D. Demurrer - Legal Insufficiency Lastly, Industry Intervenors demur on the basis that the Amended PFR is legally insufficient because Petitioners allegedly seek relief that would require this Court to direct how DEP exercises its enforcement discretion. According to Industry Intervenors, Petitioners’ theory depends on the premise that DEP must change how and when it pursues bond forfeitures, including using them more aggressively as an enforcement tool. Bond forfeiture, Industry Intervenors argue, is a matter of enforcement discretion that courts cannot regulate. Thus, because the relief sought would purportedly require DEP to prioritize or mandate forfeiture decisions, Petitioners are effectively asking the Court to intrude upon executive enforcement authority. On this basis, Industry Intervenors contend that the Amended PFR fails to state a claim upon which relief may be granted and must be dismissed. Petitioners and Agency Respondents respond that Industry Intervenors fundamentally misread the Amended PFR. Petitioners emphasize that they do not seek to direct DEP enforcement practices and have not requested any order compelling DEP to pursue, increase, or modify bond forfeitures. Rather, Petitioners’ requested relief is narrow and precise -- a declaration that Section 2 of Act 96 is unconstitutional because it removes Agency Respondents’ prior authority to adjust bond amounts. The Amended PFR expressly states that Petitioners “do not seek to compel any action from [Agency] Respondents beyond what would necessarily
16 follow from a determination that those provisions are unconstitutional.” Amended PFR, ¶168. Any future agency action would remain entirely discretionary and would not be compelled by the Court. Upon review, Industry Intervenors’ demurrer fails because it mischaracterizes the nature of the action. As pled, Petitioners ask this Court only to declare Section 2 of Act 96 unconstitutional. They do not seek enforcement directives, judicial supervision of agency activity, or appellate review of an agency action. Their requested relief is purely declaratory, not coercive. If the Court were to declare Section 2 unconstitutional, Agency Respondents would simply regain their former statutory authority to adjust bond amounts. Whether, when, or how they exercise that authority would remain fully within agency discretion. The Amended PFR does not seek—and would not authorize—the Court to require DEP to undertake any enforcement activity or to alter existing enforcement priorities. Because Petitioners’ claim challenges the validity of a statute and does not seek to control DEP enforcement, the legal-sufficiency objection does not apply. We, therefore, overrule the demurrer.

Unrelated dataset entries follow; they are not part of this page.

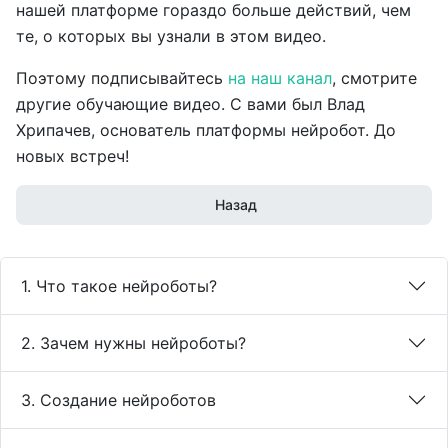
нашей платформе гораздо больше действий, чем
те, о которых вы узнали в этом видео.
Поэтому подписывайтесь
на наш канал
, смотрите
другие обучающие видео. С вами был Влад
Хрипачев, основатель платформы нейробот. До
новых встреч!
Назад
1. Что такое нейроботы?
2. Зачем нужны нейроботы?
3. Создание нейроботов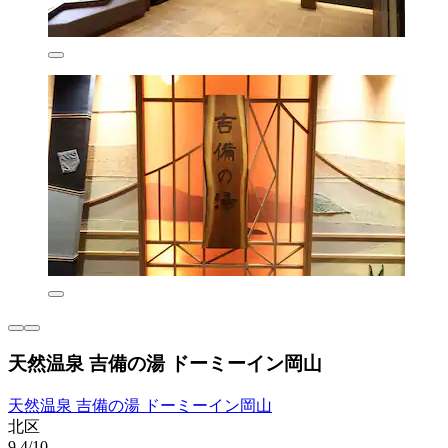
天然温泉 吉備の湯 ドーミーイン岡山
天然温泉 吉備の湯 ドーミーイン岡山
北区
9.4/10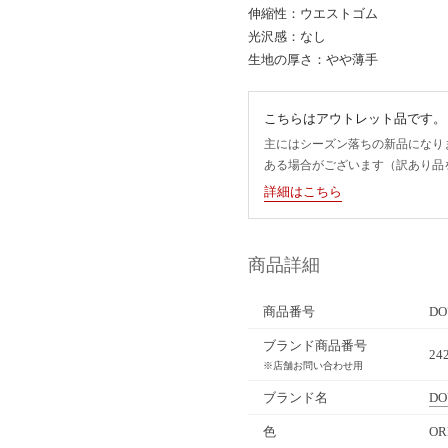
伸縮性：ウエストゴム
光沢感：なし
生地の厚さ：やや薄手
こちらはアウトレット品です。
主にはシーズン落ちの新品になり
ある場合がございます（訳あり品
詳細はこちら
商品詳細
商品番号
DO
ブランド商品番号
24
※店舗お問い合わせ用
ブランド名
DO
色
O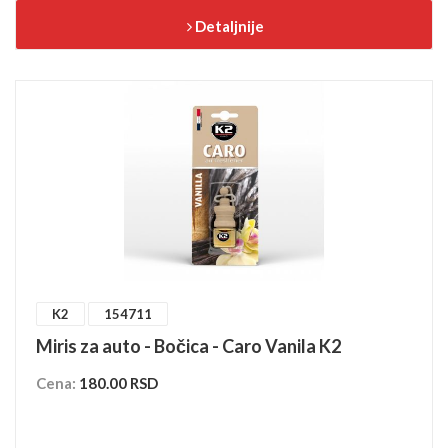
Detaljnije
K2
154711
Miris za auto - Bočica - Caro Vanila K2
Cena:
180.00 RSD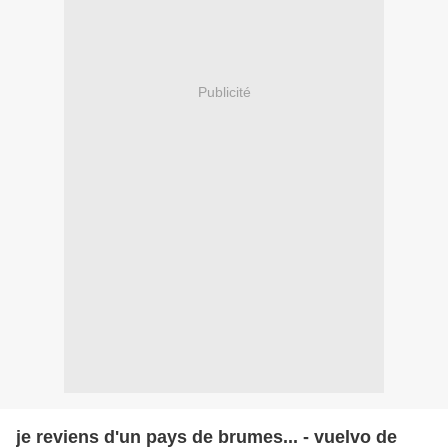
Publicité
je reviens d'un pays de brumes... - vuelvo de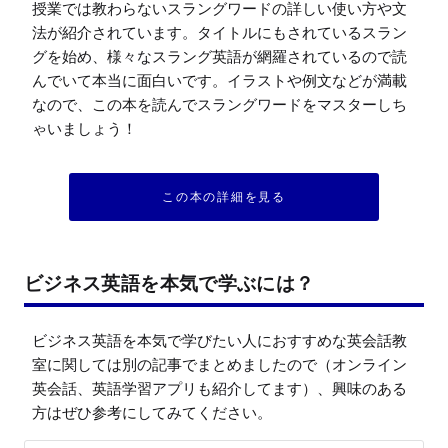
授業では教わらないスラングワードの詳しい使い方や文
法が紹介されています。タイトルにもされているスラン
グを始め、様々なスラング英語が網羅されているので読
んでいて本当に面白いです。イラストや例文などが満載
なので、この本を読んでスラングワードをマスターしち
ゃいましょう！
この本の詳細を見る
ビジネス英語を本気で学ぶには？
ビジネス英語を本気で学びたい人におすすめな英会話教
室に関しては別の記事でまとめましたので（オンライン
英会話、英語学習アプリも紹介してます）、興味のある
方はぜひ参考にしてみてください。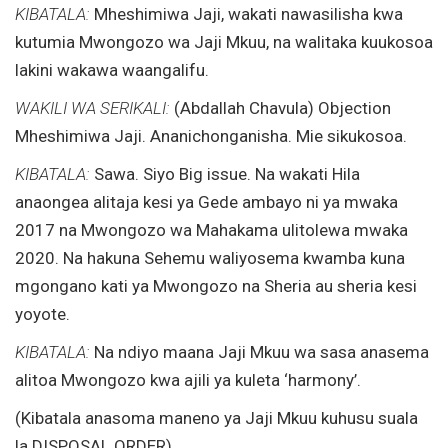
KIBATALA:
Mheshimiwa Jaji, wakati nawasilisha kwa
kutumia Mwongozo wa Jaji Mkuu, na walitaka kuukosoa
lakini wakawa waangalifu.
WAKILI WA SERIKALI:
(Abdallah Chavula) Objection
Mheshimiwa Jaji. Ananichonganisha. Mie sikukosoa.
KIBATALA:
Sawa. Siyo Big issue. Na wakati Hila
anaongea alitaja kesi ya Gede ambayo ni ya mwaka
2017 na Mwongozo wa Mahakama ulitolewa mwaka
2020. Na hakuna Sehemu waliyosema kwamba kuna
mgongano kati ya Mwongozo na Sheria au sheria kesi
yoyote.
KIBATALA:
Na ndiyo maana Jaji Mkuu wa sasa anasema
alitoa Mwongozo kwa ajili ya kuleta ‘harmony’.
(Kibatala anasoma maneno ya Jaji Mkuu kuhusu suala
la DISPOSAL ORDER).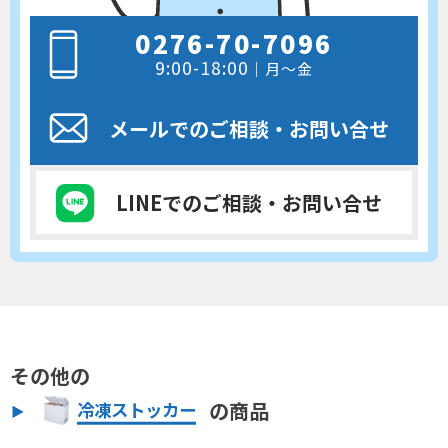
0276-70-7096
9:00-18:00
｜月～金
メールでのご相談
・お問い合せ
LINEでのご相談
・お問い合せ
その他の
の商品
冷凍ストッカー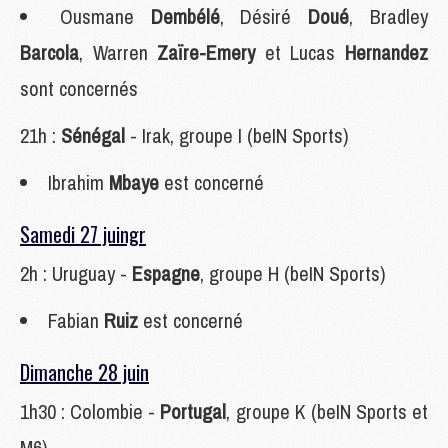
Ousmane
Dembélé
, Désiré
Doué
, Bradley
Barcola
, Warren
Zaïre-Emery
et Lucas
Hernandez
sont concernés
21h :
Sénégal
- Irak, groupe I (beIN Sports)
Ibrahim
Mbaye
est concerné
Samedi 27 juingr
2h : Uruguay -
Espagne
, groupe H (beIN Sports)
Fabian
Ruiz
est concerné
Dimanche 28 juin
1h30 : Colombie -
Portugal
, groupe K (beIN Sports et
M6)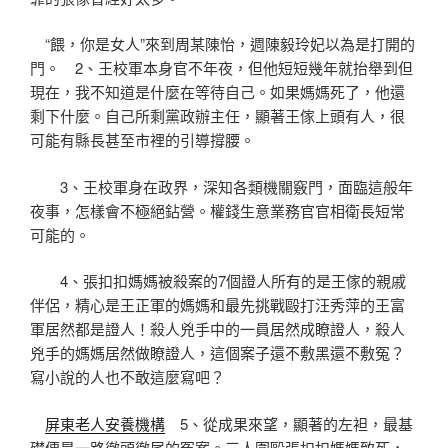
“餵，你是女人”來到周某陳怡，週陳毅玲妃以為是打開的
門。 2、王校軍本身官不年夜，但他短短幾年就抬舉到但
現在，我不知道是什麼在等待自己。如果媽媽死了，他還
剩下什麼。自己所剩黨政辦主任，顯著王傢上頭有人，很
可能有縣長甚至市裡的引導撐腰。
3、王校軍身在政界，深知各類機關竅門，面臨這般年
夜事，怎樣會不極絕鉆營。權錢生意業務官官相衛長短常
可能的。
4、張扣扣媽媽被殺案的7個證人所有的是王傢的親戚
伴侶，精心是王正軍的媽媽和最先挑戰毆打汪秀萍的王富
軍居然都是證人！殺人兇手中的一員居然成瞭證人，殺人
兇手的媽媽居然做瞭證人，這個案子還不敷黑還不敷冤？
寫小說的人也不敢這麼寫吧？
屏東老人安養機構
5、從成果來望，顯著的左袒，最基
礎便是一路徹頭徹尾的冤案。三人圍毆張扣扣媽媽致死，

IV. Conclusion Accordingly, we sustain in part and overrule in part Industry Intervenors’ procedural PO by striking only the nonconforming portions of Petitioners’ Answer to the POs and otherwise overrule all substantive POs.
MICHAEL H. WOJCIK, Judge
17 IN THE COMMONWEALTH COURT OF PENNSYLVANIA
Clean Air Council, Earthworks, : Citizens for Pennsylvania’s Future, : Protect PT, and Sierra Club, : : Petitioners : : v. : No. 379 M.D. 2023 : Commonwealth of Pennsylvania, : General Assembly of the Commonwealth : of Pennsylvania, Department of : Environmental Protection, Environmental : Quality Board, and Jessica Shirley in : Her Official Capacities as Interim : Acting Secretary of the Department : of Environmental Protection and : Chair of the Environmental Quality Board, : : Respondents :
ORDER AND NOW, this 7th day of April, 2026, Industry Intervenors’1 substantive Preliminary Objections to Petitioners’ Amended Petition for Review in the Nature of an Action for Declaratory Relief, which were accepted as filed on July 8, 2024, are OVERRULED, and the procedural Preliminary Objection to Petitioners’ Answer to the Preliminary Objections, filed on May 13, 2024, is SUSTAINED IN PART and OVERRULED IN PART; the nonconforming portions of Petitioners’ Answer to the Preliminary Objections are hereby stricken.
__________________________________ MICHAEL H. WOJCIK, Judge 1 Industry Intervenors are Pennsylvania Independent Oil & Gas Association, Pennsylvania Independent Petroleum Producers Association, and Pennsylvania Grade Crude Oil Coalition.